La Comisión Multisectorial encargada del Estudio Nacional del Fenómeno El Niño (ENFEN) activó el estado de alerta en el Perú ante la posible ocurrencia de un Niño Costero. Según el comunicado N.° 03-2026, el evento comenzaría en marzo y se prolongaría hasta noviembre, con condiciones cálidas de magnitud débil durante la mayor parte del periodo y con la opción de alcanzar una intensidad moderada hacia julio.
En el Pacífico central (región Niño 3.4), la condición neutra sería la más probable hasta mayo de 2026. Desde junio, se anticipa el desarrollo de un evento El Niño en esa zona, también de magnitud débil. Estas estimaciones se sustentan en el estudio de las condiciones oceánicas y atmosféricas registradas hasta la fecha, así como en las proyecciones de modelos climáticos nacionales e internacionales.

Incremento de la temperatura del mar motivó la alerta
El ingeniero Luis Vásquez, vocero del ENFEN, explicó que la decisión de activar el estado de alerta responde al monitoreo constante de las variables ambientales y a los resultados de los modelos climáticos. “Hay un incremento de la temperatura y esto nos indica que el calentamiento evidente ya se va a registrar a partir de marzo y va a durar hasta noviembre, en una condición de magnitud débil”, señaló a La República.
El especialista detalló que esta magnitud implica que la temperatura del mar se encuentra por encima de los valores normales, lo que incrementa la humedad disponible y, en consecuencia, la probabilidad de lluvias, principalmente en la costa norte. “En términos prácticos es que la temperatura está sobre lo normal y va a haber un poco más de humedad y posiblemente también contribuye un poco más en las lluvias principalmente en la zona norte”, precisó.

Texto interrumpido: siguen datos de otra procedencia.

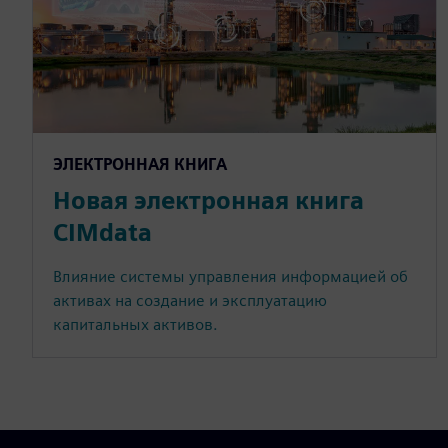
ЭЛЕКТРОННАЯ КНИГА
Новая электронная книга
CIMdata
Влияние системы управления информацией об
активах на создание и эксплуатацию
капитальных активов.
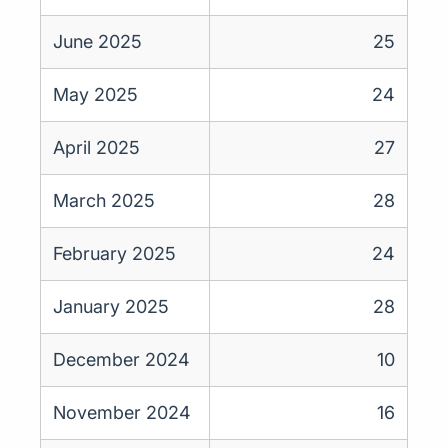
June 2025
25
May 2025
24
April 2025
27
March 2025
28
February 2025
24
January 2025
28
December 2024
10
November 2024
16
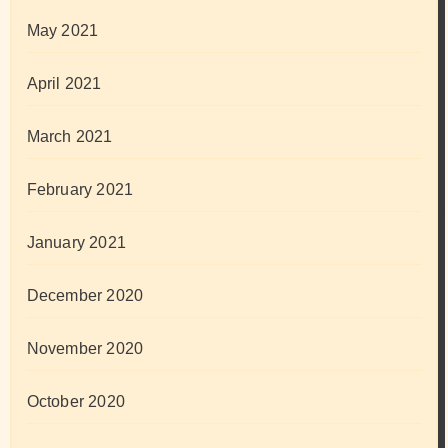
May 2021
April 2021
March 2021
February 2021
January 2021
December 2020
November 2020
October 2020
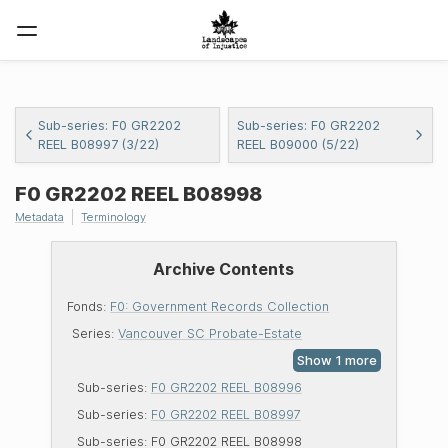
Sub-series: F0 GR2202
Sub-series: F0 GR2202
REEL B08997 (3/22)
REEL B09000 (5/22)
F0
GR2202
REEL
B08998
Metadata
Terminology
Archive Contents
Fonds:
F0: Government Records Collection
Series:
Vancouver SC Probate-Estate
Sub-series:
F0 GR2202 REEL B08996
Sub-series:
F0 GR2202 REEL B08997
Sub-series:
F0 GR2202 REEL B08998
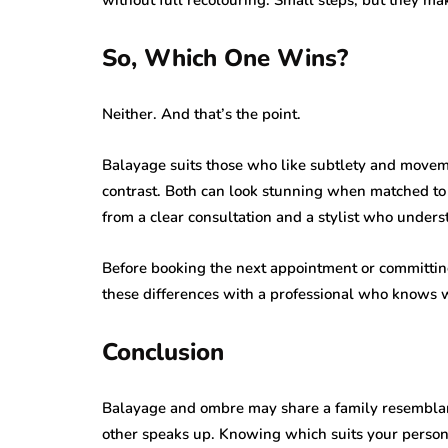
So, Which One Wins?
Neither. And that’s the point.
Balayage suits those who like subtlety and movem
contrast. Both can look stunning when matched to h
from a clear consultation and a stylist who unders
Before booking the next appointment or committing 
these differences with a professional who knows w
Conclusion
Balayage and ombre may share a family resemblance
other speaks up. Knowing which suits your persona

Asimismo, indicó que el calentamiento podría intensificarse hacia mitad de año por la llegada de ondas Kelvin cálidas y el debilitamiento de los vientos, factores que favorecen el ingreso de aguas más cálidas hacia el litoral peruano.

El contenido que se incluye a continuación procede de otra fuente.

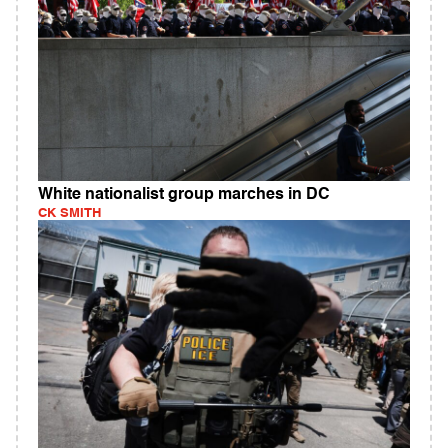
White nationalist group marches in DC
CK SMITH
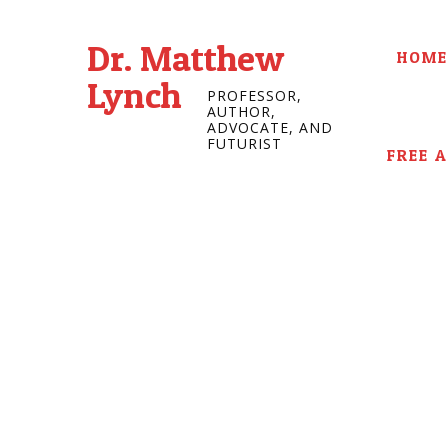
Dr. Matthew
HOME
Lynch
PROFESSOR,
AUTHOR,
ADVOCATE, AND
FUTURIST
FREE 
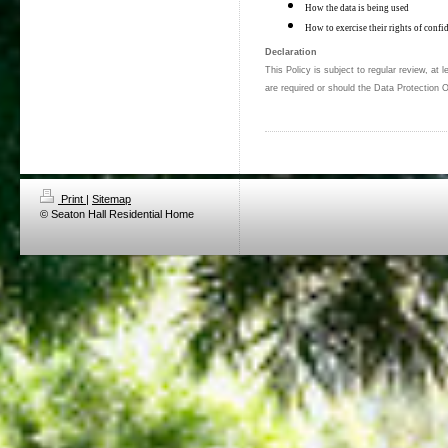
How the data is being used
How to exercise their rights of confid
Declaration
This Policy is subject to regular review, at
are required or should the Data Protection O
Print
|
Sitemap
© Seaton Hall Residential Home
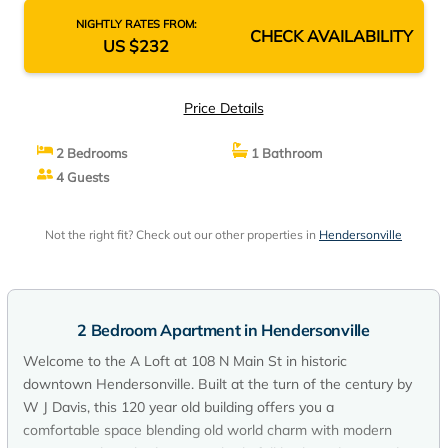
NIGHTLY RATES FROM:
CHECK AVAILABILITY
US $232
Price Details
2 Bedrooms
1 Bathroom
4 Guests
Not the right fit? Check out our other properties in
Hendersonville
2 Bedroom Apartment in Hendersonville
Welcome to the A Loft at 108 N Main St in historic
downtown Hendersonville. Built at the turn of the century by
W J Davis, this 120 year old building offers you a
comfortable space blending old world charm with modern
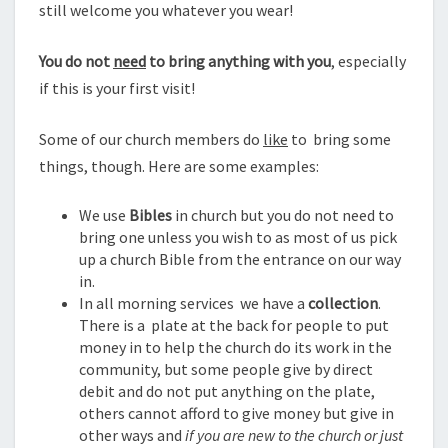
still welcome you whatever you wear!
You do not
need
to bring anything with you
, especially
if this is your first visit!
Some of our church members do
like
to bring some
things, though. Here are some examples:
We use
Bibles
in church but you do not need to
bring one unless you wish to as most of us pick
up a church Bible from the entrance on our way
in.
In all morning services we have a
collection
.
There is a plate at the back for people to put
money in to help the church do its work in the
community, but some people give by direct
debit and do not put anything on the plate,
others cannot afford to give money but give in
other ways and
if you are new to the church or just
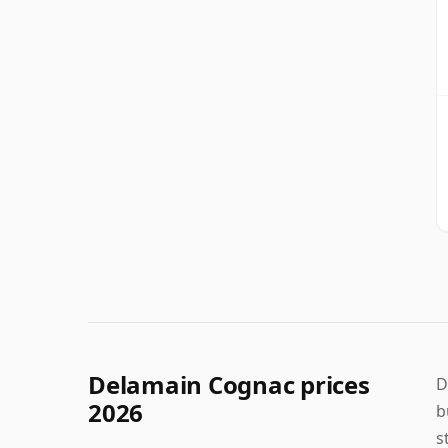
Delamain Cognac prices
D
2026
b
s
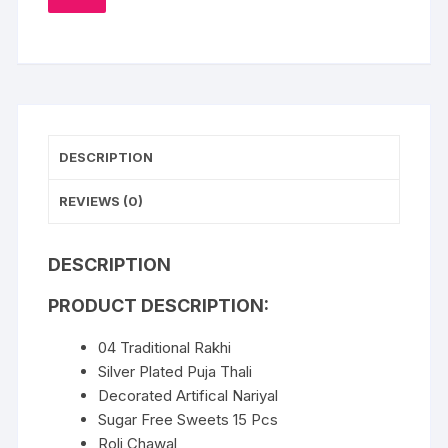
TO
WISHLIST
DESCRIPTION
REVIEWS (0)
DESCRIPTION
PRODUCT DESCRIPTION:
04 Traditional Rakhi
Silver Plated Puja Thali
Decorated Artifical Nariyal
Sugar Free Sweets 15 Pcs
Roli Chawal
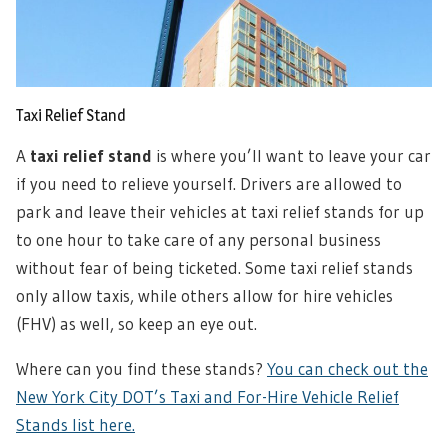
Taxi Relief Stand
A
taxi relief stand
is where you’ll want to leave your car
if you need to relieve yourself. Drivers are allowed to
park and leave their vehicles at taxi relief stands for up
to one hour to take care of any personal business
without fear of being ticketed. Some taxi relief stands
only allow taxis, while others allow for hire vehicles
(FHV) as well, so keep an eye out.
Where can you find these stands?
You can check out the
New York City DOT’s Taxi and For-Hire Vehicle Relief
Stands list here.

Lluvias y temperaturas por encima de lo normal en la costa norte
Para lo que resta del verano, el reporte entre febrero y abril advierte precipitaciones entre niveles normales y superiores al promedio en la costa norte. No se descartan episodios de lluvias de moderada a fuerte intensidad, sobre todo en marzo y abril, además de temperaturas del aire por encima de los rangos habituales en esa zona.
El vocero del ENFEN señaló que las regiones del norte serían las más expuestas a estos efectos, especialmente si el calentamiento se consolida desde marzo. “Las regiones se afectan en diferentes magnitudes, pero las más afectadas siempre son la zona norte. Si el niño comienza en marzo, por ejemplo, se va a haber un mayor incremento de lluvias”, explicó.
No obstante, aclaró que, por el momento, no existen condiciones para prever un evento fuerte como los registrados en años anteriores. “No hay condiciones para que nos hagan predecir un niño de categoría fuerte”, afirmó.
En el ámbito hidrológico, se prevé que predominen caudales superiores a lo normal en la vertiente del Pacífico y no se excluyen posibles crecidas repentinas.
En cuanto a los recursos pesqueros, el ENFEN indica que en las próximas semanas la anchoveta mostrará un mayor proceso de reproducción. Asimismo, se estima que continuará la disponibilidad de bonito y perico frente al litoral peruano.
Según Vásquez, el calentamiento del mar podría alterar la distribución de algunas especies, aunque también favorecería la presencia de otras. “Como es de agua fría, la anchoveta se verá un poco impactada; lo primero que hace es acercarse a la costa y si el incremento sigue se profundiza o viaja al sur. Pero en compensación aparece en mayor proporción el perico, el bonito, jurel, entonces hay otras especies alternativas para la pesca”, indicó.
ENFEN recomienda medidas de prevención y monitoreo
El Enfen instó a las autoridades a adoptar disposiciones destinadas a reducir el riesgo de desastres y a implementar acciones de preparación ante peligros inminentes, emergencias o desastres. Además, sugirió realizar un seguimiento permanente de los avisos meteorológicos y de los pronósticos estacionales para adoptar las medidas pertinentes. A la ciudadanía le solicitó mantenerse informada a través de los canales oficiales.
El vocero remarcó que, a diferencia de eventos anteriores de rápida evolución, el actual escenario permitiría contar con algunos meses para acelerar las acciones preventivas. “Este niño al menos nos da algunos meses para poder terminar o acelerar los trabajos de prevención”, sostuvo.
La entidad precisó que continuará con la vigilancia de la evolución de las condiciones oceánicas, atmosféricas y biológico-pesqueras. Asimismo, el próximo comunicado oficial ordinario se difundirá el viernes 27 de febrero.